→ **EXERCISE GOAL**: Going down the data below, set down exactly the line with "539 : రివ్యూ! (37, 1065)" and each line after it through the line with "Nov 09 (476, 1744)"; no other lines.

::: RECORDS SUPPLIED

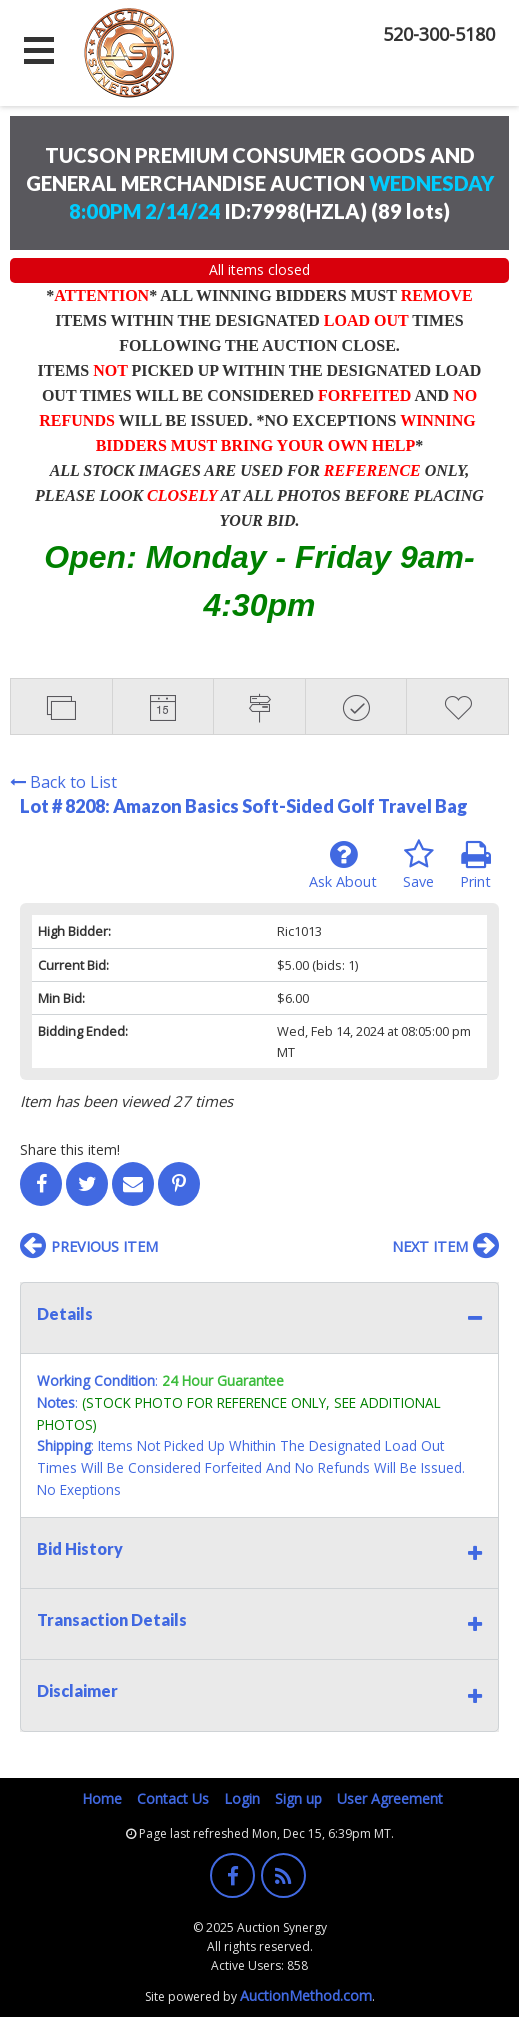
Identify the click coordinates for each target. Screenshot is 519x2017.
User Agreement (390, 1798)
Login (242, 1798)
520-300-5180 (439, 34)
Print (475, 865)
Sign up (298, 1798)
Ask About (343, 865)
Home (102, 1798)
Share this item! (70, 1149)
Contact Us (173, 1798)
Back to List (63, 782)
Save (418, 865)
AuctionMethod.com (306, 1995)
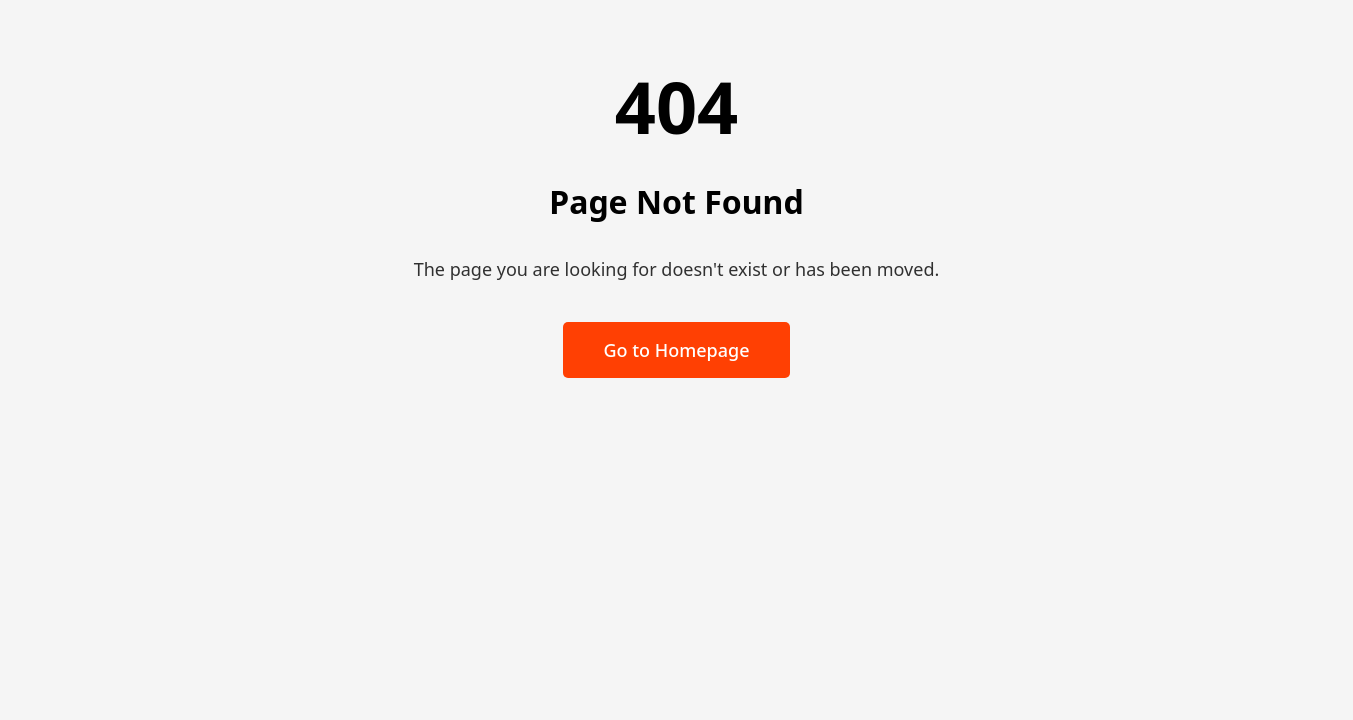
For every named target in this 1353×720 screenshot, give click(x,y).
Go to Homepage (676, 350)
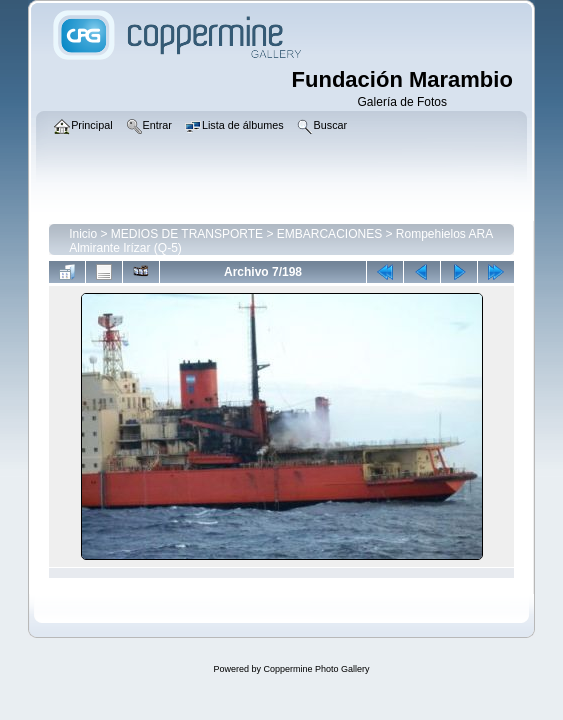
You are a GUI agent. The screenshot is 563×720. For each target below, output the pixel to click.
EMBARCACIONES (329, 234)
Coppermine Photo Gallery (316, 669)
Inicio (83, 234)
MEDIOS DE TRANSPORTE (187, 234)
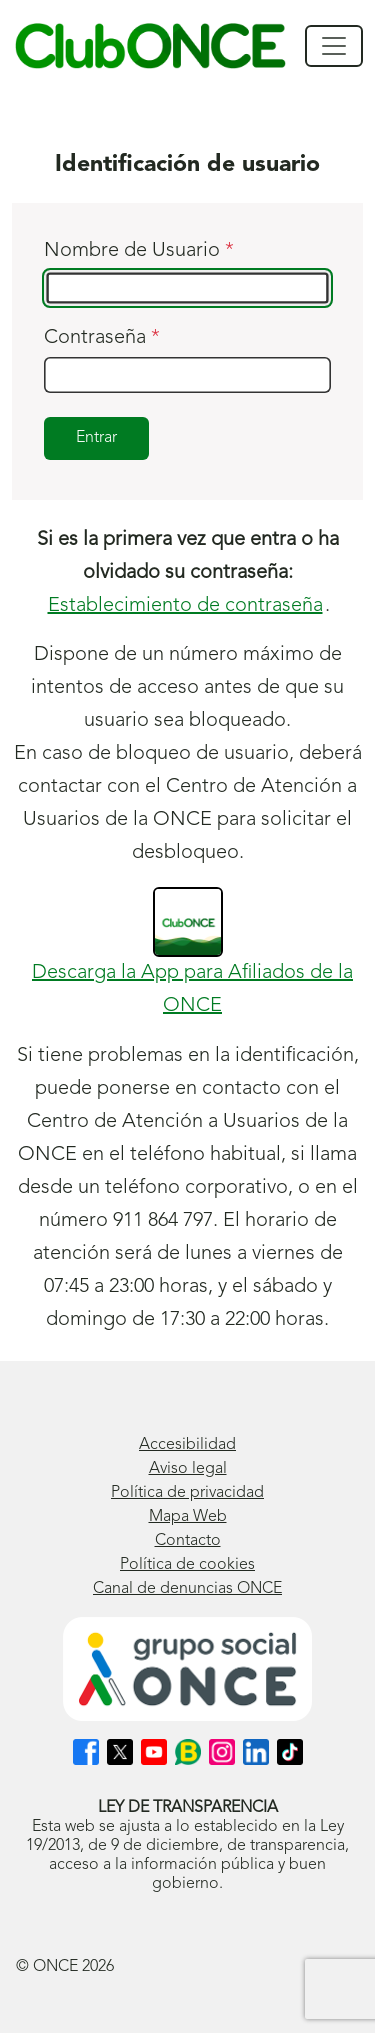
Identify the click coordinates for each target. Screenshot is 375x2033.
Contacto (188, 1541)
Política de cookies (187, 1565)
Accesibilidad (187, 1445)
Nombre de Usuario (139, 251)
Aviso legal (188, 1469)
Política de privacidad (187, 1493)
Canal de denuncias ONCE (187, 1589)
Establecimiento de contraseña (185, 606)
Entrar (96, 438)
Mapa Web (188, 1517)
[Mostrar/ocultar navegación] (334, 46)
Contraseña (102, 338)
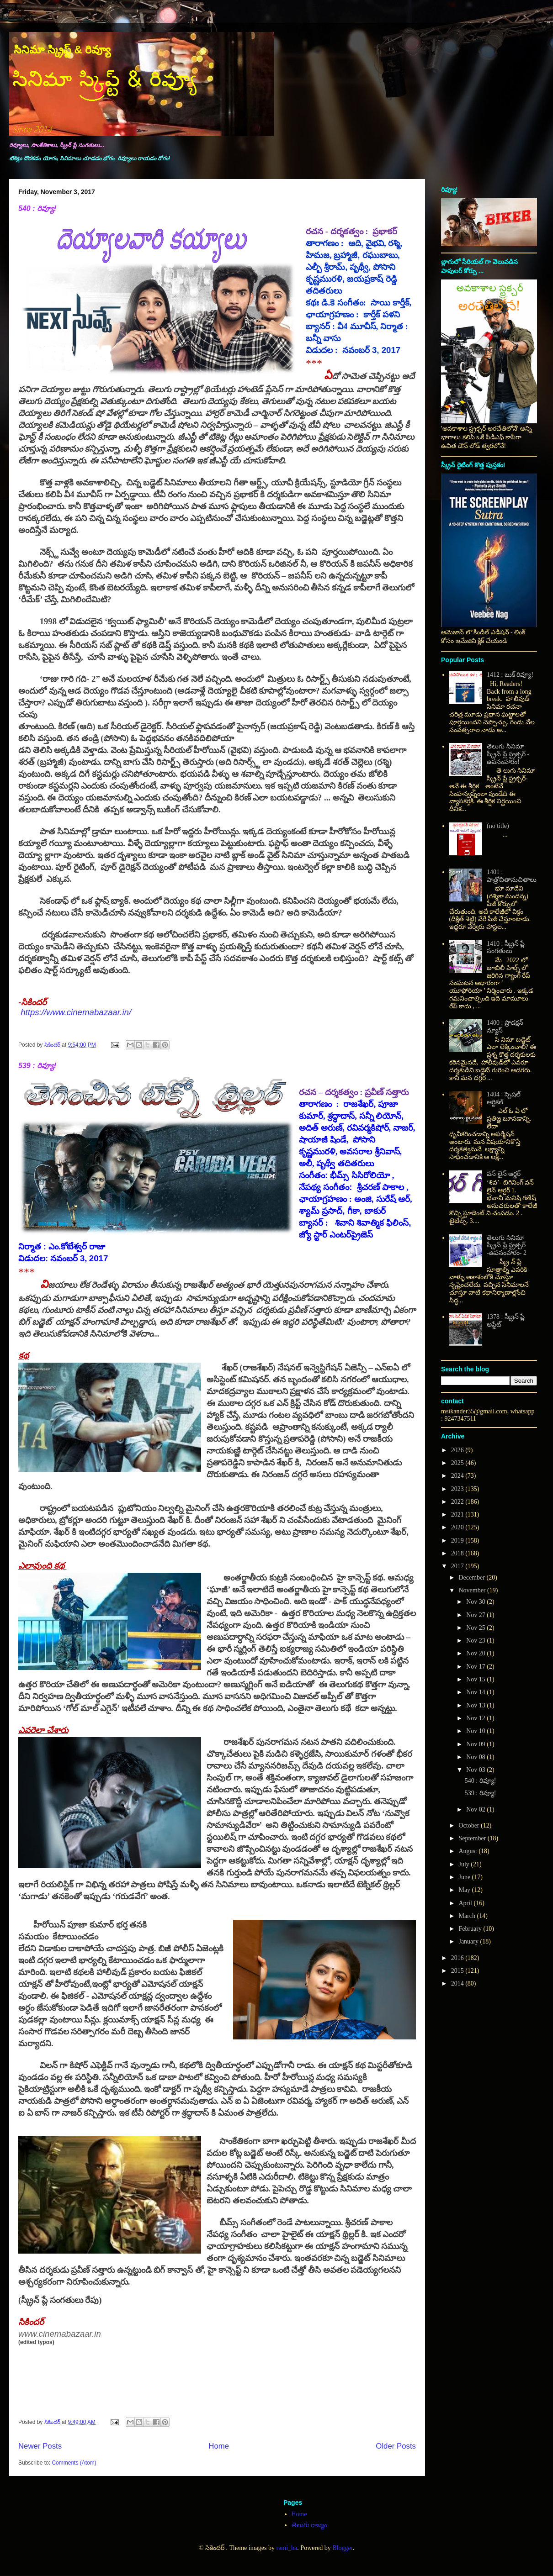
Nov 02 (476, 1809)
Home (218, 2446)
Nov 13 (476, 1705)
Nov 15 (476, 1679)
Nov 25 (476, 1627)
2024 (458, 1475)
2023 (458, 1489)
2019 (458, 1540)
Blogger (342, 2547)
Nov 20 (476, 1653)
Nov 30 (476, 1601)
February (470, 1928)
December (472, 1577)
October (469, 1825)
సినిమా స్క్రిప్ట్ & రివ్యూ (62, 49)
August (468, 1851)
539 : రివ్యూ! (37, 1065)
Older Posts (396, 2446)
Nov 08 (476, 1757)
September (472, 1838)
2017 (458, 1566)
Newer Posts (40, 2446)
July (464, 1864)
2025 (458, 1462)
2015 (458, 1970)
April (465, 1903)
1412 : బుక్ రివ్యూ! (510, 674)
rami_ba (286, 2547)
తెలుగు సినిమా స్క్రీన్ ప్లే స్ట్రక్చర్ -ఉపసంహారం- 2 (506, 1245)
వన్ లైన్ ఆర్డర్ (504, 1173)
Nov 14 (476, 1692)
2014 (458, 1983)
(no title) (498, 825)
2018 (458, 1553)
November (472, 1590)
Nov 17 (476, 1666)
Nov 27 (476, 1615)
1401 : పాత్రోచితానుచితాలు (512, 876)
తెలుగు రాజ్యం (310, 2525)
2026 (458, 1450)
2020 (458, 1527)
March (467, 1915)
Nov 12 (476, 1718)
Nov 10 (476, 1731)
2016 (458, 1957)
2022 (458, 1501)
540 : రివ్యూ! (37, 208)
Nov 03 (476, 1769)
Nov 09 (476, 1744)
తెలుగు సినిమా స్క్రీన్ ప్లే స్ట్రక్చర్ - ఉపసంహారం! (508, 754)
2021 (458, 1514)
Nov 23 (476, 1640)
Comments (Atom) (74, 2463)
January (469, 1941)
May (465, 1889)
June (465, 1877)
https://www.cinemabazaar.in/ (76, 1012)
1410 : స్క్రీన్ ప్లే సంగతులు (506, 947)
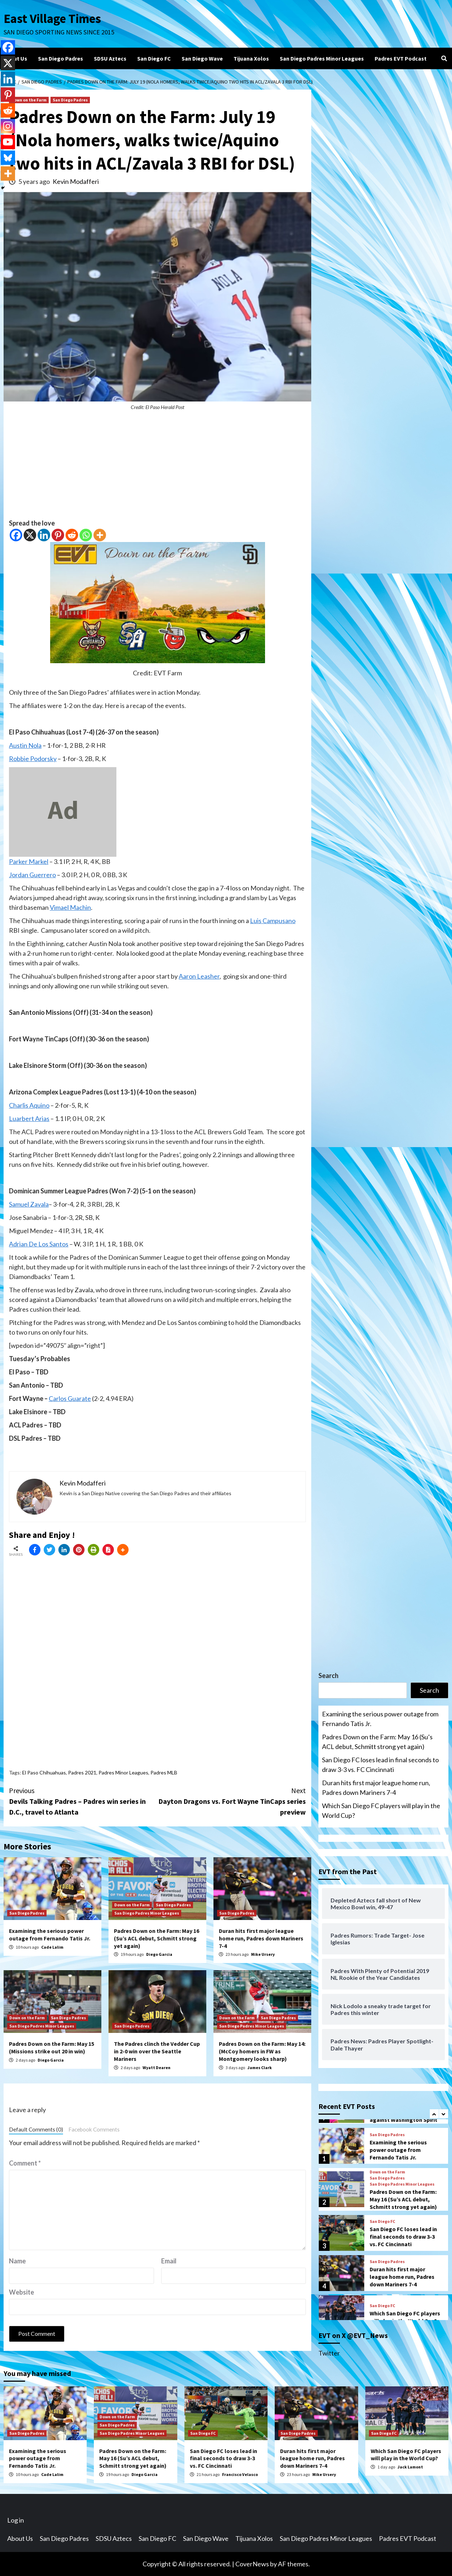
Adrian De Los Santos (38, 1244)
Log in (15, 2520)
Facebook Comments (94, 2129)
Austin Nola (25, 745)
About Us (15, 58)
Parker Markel (28, 861)
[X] (30, 535)
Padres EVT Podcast (401, 58)
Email (169, 2261)
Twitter (329, 2353)
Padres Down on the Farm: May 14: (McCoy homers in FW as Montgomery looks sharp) (262, 2051)
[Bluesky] (8, 158)
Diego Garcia (159, 1954)
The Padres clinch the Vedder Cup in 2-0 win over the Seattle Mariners (157, 2051)
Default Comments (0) (36, 2129)
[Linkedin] (44, 535)
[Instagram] (8, 126)
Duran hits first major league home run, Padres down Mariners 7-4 (261, 1938)
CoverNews (252, 2564)
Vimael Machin (70, 907)
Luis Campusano (272, 921)
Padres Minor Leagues (123, 1772)
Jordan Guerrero (32, 875)
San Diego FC (154, 58)
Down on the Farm (29, 100)
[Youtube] (8, 142)
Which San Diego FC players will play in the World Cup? (381, 1810)
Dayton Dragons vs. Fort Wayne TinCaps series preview (232, 1800)
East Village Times (52, 19)
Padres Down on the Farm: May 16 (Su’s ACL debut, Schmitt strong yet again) (156, 1938)
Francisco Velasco (240, 2474)
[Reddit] (72, 535)
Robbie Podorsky (33, 758)
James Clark (259, 2067)
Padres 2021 (82, 1772)
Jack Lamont (410, 2467)
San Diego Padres (60, 58)
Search (328, 1675)
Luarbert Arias (29, 1118)
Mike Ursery (263, 1954)
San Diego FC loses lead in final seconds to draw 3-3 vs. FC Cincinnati (380, 1764)
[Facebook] (16, 535)
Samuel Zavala (29, 1204)
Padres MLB (163, 1772)
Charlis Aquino (29, 1105)
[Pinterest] (58, 535)
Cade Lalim (52, 1947)
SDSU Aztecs (110, 58)
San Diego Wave (202, 58)
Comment (25, 2163)
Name (17, 2261)
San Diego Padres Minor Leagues (322, 58)
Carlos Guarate (70, 1398)
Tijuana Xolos (251, 58)
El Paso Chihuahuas (44, 1772)
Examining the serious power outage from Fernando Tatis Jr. (49, 1934)
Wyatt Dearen (156, 2067)
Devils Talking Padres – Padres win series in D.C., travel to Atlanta (83, 1800)
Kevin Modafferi (76, 181)
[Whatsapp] (86, 535)
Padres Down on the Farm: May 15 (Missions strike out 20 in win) (51, 2047)
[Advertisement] (157, 468)
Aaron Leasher (199, 976)
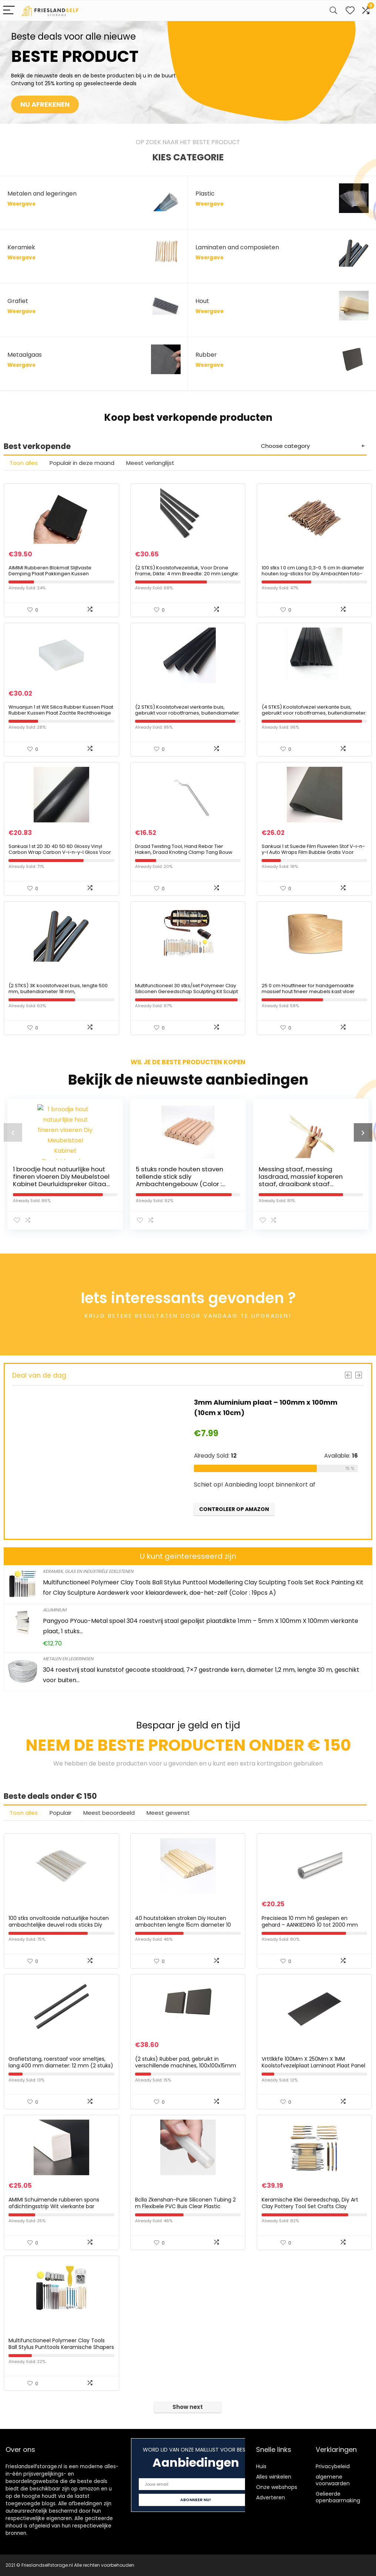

::::::

→ **EXERCISE RESPONSE**:
539 : రివ్యూ! (37, 1065)
Older Posts (396, 2446)
Nov 08 (476, 1757)
September (472, 1838)
2017 (458, 1566)
Newer Posts (40, 2446)
July (464, 1864)
2025 (458, 1462)
2015 (458, 1970)
April (465, 1903)
1412 : బుక్ రివ్యూ! (510, 674)
rami_ba (286, 2547)
తెలుగు సినిమా స్క్రీన్ ప్లే స్ట్రక్చర్ -ఉపసంహారం- 2 (506, 1245)
వన్ లైన్ ఆర్డర్ (504, 1173)
Nov 14 (476, 1692)
2014 (458, 1983)
(no title) (498, 825)
2018 (458, 1553)
November (472, 1590)
Nov 17 (476, 1666)
Nov 27 (476, 1615)
1401 : పాత్రోచితానుచితాలు (512, 876)
తెలుగు రాజ్యం (310, 2525)
2026 (458, 1450)
2020 (458, 1527)
March (467, 1915)
Nov 12 (476, 1718)
Nov 10 (476, 1731)
2016 (458, 1957)
2022 (458, 1501)
540 : రివ్యూ! (37, 208)
Nov 03 (476, 1769)
Nov 09 (476, 1744)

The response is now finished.